• _Stored data entries_

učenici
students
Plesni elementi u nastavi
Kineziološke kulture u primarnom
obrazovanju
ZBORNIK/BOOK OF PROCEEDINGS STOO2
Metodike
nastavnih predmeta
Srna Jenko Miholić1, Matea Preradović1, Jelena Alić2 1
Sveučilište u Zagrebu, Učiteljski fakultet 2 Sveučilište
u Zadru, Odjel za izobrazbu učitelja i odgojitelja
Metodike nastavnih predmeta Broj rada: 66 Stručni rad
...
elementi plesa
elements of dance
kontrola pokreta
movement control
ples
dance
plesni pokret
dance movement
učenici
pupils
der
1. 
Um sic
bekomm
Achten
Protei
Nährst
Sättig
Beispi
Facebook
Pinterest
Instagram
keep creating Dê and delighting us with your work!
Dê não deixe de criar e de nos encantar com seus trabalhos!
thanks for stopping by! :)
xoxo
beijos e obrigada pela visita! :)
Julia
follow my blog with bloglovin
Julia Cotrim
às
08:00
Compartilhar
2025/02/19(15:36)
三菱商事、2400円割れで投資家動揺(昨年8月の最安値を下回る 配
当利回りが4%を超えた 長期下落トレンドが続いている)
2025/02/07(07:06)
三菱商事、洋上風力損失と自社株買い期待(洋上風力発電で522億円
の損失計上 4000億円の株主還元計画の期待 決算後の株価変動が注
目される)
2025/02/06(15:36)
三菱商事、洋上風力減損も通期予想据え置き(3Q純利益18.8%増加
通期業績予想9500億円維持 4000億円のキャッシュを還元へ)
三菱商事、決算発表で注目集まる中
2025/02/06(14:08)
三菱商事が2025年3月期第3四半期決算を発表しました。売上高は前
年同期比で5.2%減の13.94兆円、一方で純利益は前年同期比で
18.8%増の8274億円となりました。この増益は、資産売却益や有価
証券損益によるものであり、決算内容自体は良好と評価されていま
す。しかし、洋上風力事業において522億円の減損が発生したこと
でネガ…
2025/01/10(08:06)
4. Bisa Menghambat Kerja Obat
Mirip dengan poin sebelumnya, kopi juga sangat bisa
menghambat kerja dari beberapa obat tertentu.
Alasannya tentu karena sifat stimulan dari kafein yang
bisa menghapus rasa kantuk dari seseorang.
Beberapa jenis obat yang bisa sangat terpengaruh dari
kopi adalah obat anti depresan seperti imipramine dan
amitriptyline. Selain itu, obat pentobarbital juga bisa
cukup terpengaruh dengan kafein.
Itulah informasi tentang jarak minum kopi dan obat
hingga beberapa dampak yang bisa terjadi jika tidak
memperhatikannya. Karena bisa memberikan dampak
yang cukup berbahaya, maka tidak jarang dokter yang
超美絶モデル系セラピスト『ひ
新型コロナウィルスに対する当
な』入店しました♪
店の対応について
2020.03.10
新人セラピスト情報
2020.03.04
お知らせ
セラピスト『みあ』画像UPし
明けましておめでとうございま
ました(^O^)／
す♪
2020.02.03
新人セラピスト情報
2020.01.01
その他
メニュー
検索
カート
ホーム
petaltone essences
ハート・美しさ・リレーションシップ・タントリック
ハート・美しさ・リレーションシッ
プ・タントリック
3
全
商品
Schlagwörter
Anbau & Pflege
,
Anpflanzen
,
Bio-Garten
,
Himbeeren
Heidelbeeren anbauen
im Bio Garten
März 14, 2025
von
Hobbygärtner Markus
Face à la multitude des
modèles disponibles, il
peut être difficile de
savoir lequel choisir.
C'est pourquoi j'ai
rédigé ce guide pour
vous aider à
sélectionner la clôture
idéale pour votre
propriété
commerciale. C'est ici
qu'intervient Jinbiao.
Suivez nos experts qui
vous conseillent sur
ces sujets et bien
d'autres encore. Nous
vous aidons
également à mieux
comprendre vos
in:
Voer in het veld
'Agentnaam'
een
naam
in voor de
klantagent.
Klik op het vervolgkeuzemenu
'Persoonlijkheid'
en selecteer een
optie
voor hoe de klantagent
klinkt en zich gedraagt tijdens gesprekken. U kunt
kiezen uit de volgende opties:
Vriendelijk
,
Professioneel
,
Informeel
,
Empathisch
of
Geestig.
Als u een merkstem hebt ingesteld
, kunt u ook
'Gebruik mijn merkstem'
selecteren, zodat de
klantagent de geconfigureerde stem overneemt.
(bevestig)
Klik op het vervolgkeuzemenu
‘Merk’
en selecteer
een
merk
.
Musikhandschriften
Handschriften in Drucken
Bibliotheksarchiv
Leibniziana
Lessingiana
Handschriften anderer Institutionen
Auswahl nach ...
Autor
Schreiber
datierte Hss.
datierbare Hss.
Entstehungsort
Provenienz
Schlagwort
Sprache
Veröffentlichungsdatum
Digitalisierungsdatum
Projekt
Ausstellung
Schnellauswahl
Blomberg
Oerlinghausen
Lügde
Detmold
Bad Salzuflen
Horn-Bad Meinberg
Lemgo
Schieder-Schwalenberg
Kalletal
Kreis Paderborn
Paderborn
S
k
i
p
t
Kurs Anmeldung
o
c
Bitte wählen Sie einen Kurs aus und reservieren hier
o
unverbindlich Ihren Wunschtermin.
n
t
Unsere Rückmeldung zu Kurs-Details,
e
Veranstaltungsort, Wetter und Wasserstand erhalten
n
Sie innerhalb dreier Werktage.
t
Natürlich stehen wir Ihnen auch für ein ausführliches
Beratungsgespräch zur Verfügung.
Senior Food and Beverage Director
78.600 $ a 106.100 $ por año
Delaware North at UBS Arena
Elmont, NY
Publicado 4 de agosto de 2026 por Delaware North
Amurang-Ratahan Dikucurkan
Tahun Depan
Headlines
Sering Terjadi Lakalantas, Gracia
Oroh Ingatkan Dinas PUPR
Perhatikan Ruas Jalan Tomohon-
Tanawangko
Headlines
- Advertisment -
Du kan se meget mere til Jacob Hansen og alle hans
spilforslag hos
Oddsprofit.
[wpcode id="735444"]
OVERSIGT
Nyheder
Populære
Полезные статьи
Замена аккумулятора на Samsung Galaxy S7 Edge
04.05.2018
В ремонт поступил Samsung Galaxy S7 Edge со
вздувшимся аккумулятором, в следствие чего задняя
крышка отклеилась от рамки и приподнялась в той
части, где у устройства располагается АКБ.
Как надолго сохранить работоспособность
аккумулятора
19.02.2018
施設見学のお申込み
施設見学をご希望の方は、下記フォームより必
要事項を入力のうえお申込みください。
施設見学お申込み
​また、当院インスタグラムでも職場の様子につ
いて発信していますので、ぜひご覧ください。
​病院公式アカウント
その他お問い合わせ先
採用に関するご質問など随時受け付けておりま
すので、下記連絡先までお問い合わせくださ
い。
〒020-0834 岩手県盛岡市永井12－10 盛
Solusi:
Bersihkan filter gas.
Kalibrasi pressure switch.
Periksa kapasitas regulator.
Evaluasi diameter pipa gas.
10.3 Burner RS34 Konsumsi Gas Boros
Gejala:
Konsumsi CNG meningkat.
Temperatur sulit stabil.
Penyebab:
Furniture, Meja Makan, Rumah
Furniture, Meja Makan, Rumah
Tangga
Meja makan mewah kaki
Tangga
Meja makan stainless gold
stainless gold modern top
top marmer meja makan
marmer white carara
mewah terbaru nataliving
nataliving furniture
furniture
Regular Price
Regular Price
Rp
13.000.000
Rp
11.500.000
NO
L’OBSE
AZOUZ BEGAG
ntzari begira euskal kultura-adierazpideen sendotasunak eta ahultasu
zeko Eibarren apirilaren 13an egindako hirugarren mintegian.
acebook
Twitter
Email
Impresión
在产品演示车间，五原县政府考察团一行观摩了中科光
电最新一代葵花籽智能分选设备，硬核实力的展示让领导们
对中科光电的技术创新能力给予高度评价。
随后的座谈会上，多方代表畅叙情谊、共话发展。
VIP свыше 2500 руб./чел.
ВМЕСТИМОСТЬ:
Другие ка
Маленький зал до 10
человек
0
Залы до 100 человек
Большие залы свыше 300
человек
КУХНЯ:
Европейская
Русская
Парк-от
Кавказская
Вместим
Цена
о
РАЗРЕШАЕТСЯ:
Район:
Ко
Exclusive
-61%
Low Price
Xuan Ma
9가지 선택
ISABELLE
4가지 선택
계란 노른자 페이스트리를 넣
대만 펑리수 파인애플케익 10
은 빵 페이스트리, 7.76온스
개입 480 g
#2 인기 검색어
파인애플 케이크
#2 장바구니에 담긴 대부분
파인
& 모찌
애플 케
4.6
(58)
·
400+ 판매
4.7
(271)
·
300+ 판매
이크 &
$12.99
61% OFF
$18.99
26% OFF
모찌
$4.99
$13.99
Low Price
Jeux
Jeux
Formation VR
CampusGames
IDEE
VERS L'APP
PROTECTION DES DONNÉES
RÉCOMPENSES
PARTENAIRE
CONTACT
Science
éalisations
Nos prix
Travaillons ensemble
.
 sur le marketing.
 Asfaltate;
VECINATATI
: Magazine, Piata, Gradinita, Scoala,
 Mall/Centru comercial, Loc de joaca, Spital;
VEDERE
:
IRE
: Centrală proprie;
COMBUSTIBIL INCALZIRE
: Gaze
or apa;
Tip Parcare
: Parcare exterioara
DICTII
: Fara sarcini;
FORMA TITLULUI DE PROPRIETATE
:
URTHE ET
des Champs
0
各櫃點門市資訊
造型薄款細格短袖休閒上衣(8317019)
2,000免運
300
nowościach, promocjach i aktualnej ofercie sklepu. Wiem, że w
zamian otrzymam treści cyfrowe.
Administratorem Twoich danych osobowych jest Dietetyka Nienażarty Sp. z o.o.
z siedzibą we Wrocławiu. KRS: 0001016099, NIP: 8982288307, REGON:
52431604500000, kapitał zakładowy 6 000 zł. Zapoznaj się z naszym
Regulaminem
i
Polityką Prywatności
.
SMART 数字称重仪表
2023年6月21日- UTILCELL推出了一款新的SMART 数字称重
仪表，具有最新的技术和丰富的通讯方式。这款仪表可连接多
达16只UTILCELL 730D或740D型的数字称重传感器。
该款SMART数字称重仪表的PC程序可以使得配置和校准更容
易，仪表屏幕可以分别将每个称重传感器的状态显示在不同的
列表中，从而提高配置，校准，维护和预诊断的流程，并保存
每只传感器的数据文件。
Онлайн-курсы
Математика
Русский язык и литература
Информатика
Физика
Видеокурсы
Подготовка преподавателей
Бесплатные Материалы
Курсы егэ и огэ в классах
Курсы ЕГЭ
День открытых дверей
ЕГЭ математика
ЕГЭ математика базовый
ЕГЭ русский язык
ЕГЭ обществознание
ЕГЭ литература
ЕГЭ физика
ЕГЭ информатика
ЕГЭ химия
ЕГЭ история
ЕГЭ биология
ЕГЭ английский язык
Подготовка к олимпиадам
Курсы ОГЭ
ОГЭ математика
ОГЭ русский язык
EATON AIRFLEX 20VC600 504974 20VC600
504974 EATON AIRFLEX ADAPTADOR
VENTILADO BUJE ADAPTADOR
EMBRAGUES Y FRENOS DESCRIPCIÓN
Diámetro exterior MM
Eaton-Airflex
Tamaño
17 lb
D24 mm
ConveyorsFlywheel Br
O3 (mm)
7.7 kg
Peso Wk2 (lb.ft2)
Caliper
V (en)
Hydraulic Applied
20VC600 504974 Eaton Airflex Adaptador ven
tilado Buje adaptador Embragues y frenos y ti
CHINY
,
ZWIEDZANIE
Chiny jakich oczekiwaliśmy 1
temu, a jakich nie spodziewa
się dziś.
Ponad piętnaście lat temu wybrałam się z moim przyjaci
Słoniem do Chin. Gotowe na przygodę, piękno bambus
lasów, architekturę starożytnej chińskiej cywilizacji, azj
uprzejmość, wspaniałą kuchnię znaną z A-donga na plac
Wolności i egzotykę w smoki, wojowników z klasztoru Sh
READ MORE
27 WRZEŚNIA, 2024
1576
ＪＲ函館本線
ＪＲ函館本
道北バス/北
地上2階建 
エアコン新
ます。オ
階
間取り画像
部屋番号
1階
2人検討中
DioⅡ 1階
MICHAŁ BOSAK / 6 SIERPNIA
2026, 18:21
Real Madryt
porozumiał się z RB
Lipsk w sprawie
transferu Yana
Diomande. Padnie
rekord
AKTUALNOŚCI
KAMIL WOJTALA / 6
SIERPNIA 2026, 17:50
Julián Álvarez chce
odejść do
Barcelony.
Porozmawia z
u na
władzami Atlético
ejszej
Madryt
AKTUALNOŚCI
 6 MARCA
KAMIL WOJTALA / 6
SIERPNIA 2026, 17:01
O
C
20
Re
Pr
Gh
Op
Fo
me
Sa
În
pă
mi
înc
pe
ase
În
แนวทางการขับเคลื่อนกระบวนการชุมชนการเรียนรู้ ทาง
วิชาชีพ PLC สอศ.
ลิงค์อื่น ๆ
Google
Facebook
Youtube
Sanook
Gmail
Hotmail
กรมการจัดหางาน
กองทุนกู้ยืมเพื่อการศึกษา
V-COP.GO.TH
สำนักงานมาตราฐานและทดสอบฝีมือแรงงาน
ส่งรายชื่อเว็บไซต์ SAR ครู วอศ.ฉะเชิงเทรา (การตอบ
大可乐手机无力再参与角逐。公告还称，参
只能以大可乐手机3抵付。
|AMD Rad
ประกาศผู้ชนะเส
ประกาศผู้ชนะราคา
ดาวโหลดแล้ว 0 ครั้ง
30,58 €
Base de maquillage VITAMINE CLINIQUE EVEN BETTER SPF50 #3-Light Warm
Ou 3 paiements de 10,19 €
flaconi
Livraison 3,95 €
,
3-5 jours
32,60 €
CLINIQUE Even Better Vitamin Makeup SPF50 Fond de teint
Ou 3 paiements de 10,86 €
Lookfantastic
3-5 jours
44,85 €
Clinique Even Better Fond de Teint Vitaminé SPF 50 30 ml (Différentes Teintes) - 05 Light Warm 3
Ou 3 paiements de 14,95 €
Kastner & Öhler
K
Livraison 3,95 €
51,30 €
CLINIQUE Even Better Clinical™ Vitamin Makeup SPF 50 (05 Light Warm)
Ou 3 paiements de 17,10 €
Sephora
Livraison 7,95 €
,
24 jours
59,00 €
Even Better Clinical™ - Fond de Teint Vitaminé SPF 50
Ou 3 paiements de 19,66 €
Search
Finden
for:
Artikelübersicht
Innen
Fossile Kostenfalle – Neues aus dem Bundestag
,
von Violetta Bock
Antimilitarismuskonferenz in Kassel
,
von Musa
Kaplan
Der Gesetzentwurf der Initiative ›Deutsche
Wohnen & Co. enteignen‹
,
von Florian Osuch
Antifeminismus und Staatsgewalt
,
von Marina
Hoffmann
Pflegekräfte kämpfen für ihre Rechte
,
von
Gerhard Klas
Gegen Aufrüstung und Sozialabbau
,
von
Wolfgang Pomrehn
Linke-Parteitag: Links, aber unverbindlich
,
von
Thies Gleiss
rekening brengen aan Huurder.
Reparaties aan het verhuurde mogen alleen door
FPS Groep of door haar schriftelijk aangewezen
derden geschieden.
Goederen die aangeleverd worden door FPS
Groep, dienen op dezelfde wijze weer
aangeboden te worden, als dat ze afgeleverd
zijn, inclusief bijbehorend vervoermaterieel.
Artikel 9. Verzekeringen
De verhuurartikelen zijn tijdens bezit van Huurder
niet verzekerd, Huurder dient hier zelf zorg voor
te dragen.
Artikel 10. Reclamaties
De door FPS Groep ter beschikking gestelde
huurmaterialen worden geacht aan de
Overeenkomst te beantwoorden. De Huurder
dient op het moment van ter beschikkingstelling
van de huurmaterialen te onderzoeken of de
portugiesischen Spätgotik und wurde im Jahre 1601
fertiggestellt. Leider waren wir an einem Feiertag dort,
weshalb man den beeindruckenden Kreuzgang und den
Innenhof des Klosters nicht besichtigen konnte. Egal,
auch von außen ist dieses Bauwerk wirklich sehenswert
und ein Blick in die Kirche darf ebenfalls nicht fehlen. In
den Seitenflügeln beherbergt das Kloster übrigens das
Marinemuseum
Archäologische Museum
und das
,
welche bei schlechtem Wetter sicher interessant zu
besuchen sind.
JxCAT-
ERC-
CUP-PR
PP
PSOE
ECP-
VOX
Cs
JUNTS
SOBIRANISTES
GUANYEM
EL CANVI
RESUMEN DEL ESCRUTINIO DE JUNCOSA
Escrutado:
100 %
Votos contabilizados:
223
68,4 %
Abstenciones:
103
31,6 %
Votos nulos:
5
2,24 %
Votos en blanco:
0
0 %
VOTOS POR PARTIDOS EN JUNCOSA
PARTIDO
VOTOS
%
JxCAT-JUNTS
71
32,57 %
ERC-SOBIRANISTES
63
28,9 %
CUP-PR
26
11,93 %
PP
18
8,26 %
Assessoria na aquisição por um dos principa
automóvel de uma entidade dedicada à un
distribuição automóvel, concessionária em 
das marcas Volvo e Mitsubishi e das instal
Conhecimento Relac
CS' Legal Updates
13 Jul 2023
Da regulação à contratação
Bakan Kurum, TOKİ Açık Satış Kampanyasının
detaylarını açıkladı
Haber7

• _TASK BRIEF_
From the data above, output only the lines between the line containing "กรมการจัดหางาน" and the line containing "portugiesischen Spätgotik und", inclusive, exactly as written.

• _OUTPUT FOR THIS TASK_
กรมการจัดหางาน
กองทุนกู้ยืมเพื่อการศึกษา
V-COP.GO.TH
สำนักงานมาตราฐานและทดสอบฝีมือแรงงาน
ส่งรายชื่อเว็บไซต์ SAR ครู วอศ.ฉะเชิงเทรา (การตอบ
大可乐手机无力再参与角逐。公告还称，参
只能以大可乐手机3抵付。
|AMD Rad
ประกาศผู้ชนะเส
ประกาศผู้ชนะราคา
ดาวโหลดแล้ว 0 ครั้ง
30,58 €
Base de maquillage VITAMINE CLINIQUE EVEN BETTER SPF50 #3-Light Warm
Ou 3 paiements de 10,19 €
flaconi
Livraison 3,95 €
,
3-5 jours
32,60 €
CLINIQUE Even Better Vitamin Makeup SPF50 Fond de teint
Ou 3 paiements de 10,86 €
Lookfantastic
3-5 jours
44,85 €
Clinique Even Better Fond de Teint Vitaminé SPF 50 30 ml (Différentes Teintes) - 05 Light Warm 3
Ou 3 paiements de 14,95 €
Kastner & Öhler
K
Livraison 3,95 €
51,30 €
CLINIQUE Even Better Clinical™ Vitamin Makeup SPF 50 (05 Light Warm)
Ou 3 paiements de 17,10 €
Sephora
Livraison 7,95 €
,
24 jours
59,00 €
Even Better Clinical™ - Fond de Teint Vitaminé SPF 50
Ou 3 paiements de 19,66 €
Search
Finden
for:
Artikelübersicht
Innen
Fossile Kostenfalle – Neues aus dem Bundestag
,
von Violetta Bock
Antimilitarismuskonferenz in Kassel
,
von Musa
Kaplan
Der Gesetzentwurf der Initiative ›Deutsche
Wohnen & Co. enteignen‹
,
von Florian Osuch
Antifeminismus und Staatsgewalt
,
von Marina
Hoffmann
Pflegekräfte kämpfen für ihre Rechte
,
von
Gerhard Klas
Gegen Aufrüstung und Sozialabbau
,
von
Wolfgang Pomrehn
Linke-Parteitag: Links, aber unverbindlich
,
von
Thies Gleiss
rekening brengen aan Huurder.
Reparaties aan het verhuurde mogen alleen door
FPS Groep of door haar schriftelijk aangewezen
derden geschieden.
Goederen die aangeleverd worden door FPS
Groep, dienen op dezelfde wijze weer
aangeboden te worden, als dat ze afgeleverd
zijn, inclusief bijbehorend vervoermaterieel.
Artikel 9. Verzekeringen
De verhuurartikelen zijn tijdens bezit van Huurder
niet verzekerd, Huurder dient hier zelf zorg voor
te dragen.
Artikel 10. Reclamaties
De door FPS Groep ter beschikking gestelde
huurmaterialen worden geacht aan de
Overeenkomst te beantwoorden. De Huurder
dient op het moment van ter beschikkingstelling
van de huurmaterialen te onderzoeken of de
portugiesischen Spätgotik und wurde im Jahre 1601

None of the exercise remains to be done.